ディミトリ・ミトロプーロス
Dimitri Mitropoulos
1896.3.1-1960.11.2
アテネ生まれのギリシャの巨匠で、若くしてブゾーニの教えを受け、ピアニスト指揮者として活躍を開始した。特に1930年のベルリンで、プロコフィエフのピアノ協奏曲第3番を弾き振りで演奏して、一夜にして名声を世界に轟かせた。37年には渡米して、ミネアポリス響の音楽監督に就任、さらに49年にはストコフスキーと共同で、ニューヨーク・フィルの指揮者陳に加わり、50年には単独で音楽監督に就任した。58年にはバーンスタインに地位を譲り、以後はフリーの立場で指揮活動を続けていたが、60年の11月2日にミラノのスカラ座で、マーラーの交響曲第3番のリハーサル中に、心臓発作を起こして急逝した。

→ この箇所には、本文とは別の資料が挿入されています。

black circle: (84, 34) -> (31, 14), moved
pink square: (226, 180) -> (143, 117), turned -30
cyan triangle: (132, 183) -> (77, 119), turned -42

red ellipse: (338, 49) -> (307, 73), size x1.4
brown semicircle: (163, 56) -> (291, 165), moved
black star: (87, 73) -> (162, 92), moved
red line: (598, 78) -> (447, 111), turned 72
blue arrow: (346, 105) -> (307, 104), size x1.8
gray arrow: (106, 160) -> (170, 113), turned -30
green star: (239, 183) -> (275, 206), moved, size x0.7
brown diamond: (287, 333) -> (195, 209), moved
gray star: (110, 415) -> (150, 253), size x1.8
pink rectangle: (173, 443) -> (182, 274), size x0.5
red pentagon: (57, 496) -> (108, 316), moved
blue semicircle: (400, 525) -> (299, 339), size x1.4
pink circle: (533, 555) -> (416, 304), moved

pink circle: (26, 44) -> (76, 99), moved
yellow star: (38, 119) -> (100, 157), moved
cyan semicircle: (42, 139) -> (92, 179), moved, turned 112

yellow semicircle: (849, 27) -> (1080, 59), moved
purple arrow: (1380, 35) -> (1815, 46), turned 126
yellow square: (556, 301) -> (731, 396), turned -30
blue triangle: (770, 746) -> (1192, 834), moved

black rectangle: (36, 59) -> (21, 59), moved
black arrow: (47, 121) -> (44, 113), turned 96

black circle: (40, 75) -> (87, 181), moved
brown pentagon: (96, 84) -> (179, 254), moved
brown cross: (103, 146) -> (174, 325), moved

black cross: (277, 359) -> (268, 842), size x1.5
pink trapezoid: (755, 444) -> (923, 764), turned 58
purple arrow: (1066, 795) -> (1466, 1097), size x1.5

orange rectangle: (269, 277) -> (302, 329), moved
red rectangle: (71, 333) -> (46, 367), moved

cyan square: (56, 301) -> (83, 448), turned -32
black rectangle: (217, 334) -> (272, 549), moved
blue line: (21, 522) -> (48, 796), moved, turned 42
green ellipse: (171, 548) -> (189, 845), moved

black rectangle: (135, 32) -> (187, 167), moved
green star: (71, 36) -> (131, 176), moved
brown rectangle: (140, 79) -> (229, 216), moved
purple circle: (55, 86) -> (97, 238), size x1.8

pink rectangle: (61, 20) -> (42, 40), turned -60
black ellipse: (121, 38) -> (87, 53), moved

ミトロプーロスはニューヨーク時代には、「耳の化物」と楽員から恐れられ、第2ヴァイオリンの最後のプルトでミスを犯しても、直ちにそれを指摘してみせたという。彼は持ち前の耳の良さを武器にして、複雑な現代音楽を度々手がけた。ベルクの《ヴォツェック》の最初のレコードの指揮者はミトロプーロスだったし、ニューヨーク・フィル時代にもスタンダードな名曲のほか、多くの20世紀音楽を勇敢に録音した。その意味で彼は、ミュージシャンズ・ミュージシャンの典型だった。